## Task description
The output has to be the full set of records, reproduced exactly, minus any picture.

## Stored dataset items
******************************

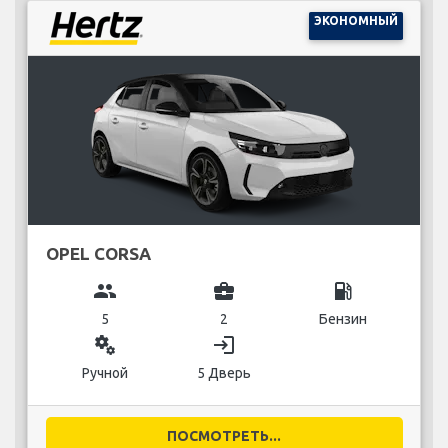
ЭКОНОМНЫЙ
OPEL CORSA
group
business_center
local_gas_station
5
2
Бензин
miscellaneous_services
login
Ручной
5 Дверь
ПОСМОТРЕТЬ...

******************************

## Exercise solution
ЭКОНОМНЫЙ
OPEL CORSA
group
business_center
local_gas_station
5
2
Бензин
miscellaneous_services
login
Ручной
5 Дверь
ПОСМОТРЕТЬ...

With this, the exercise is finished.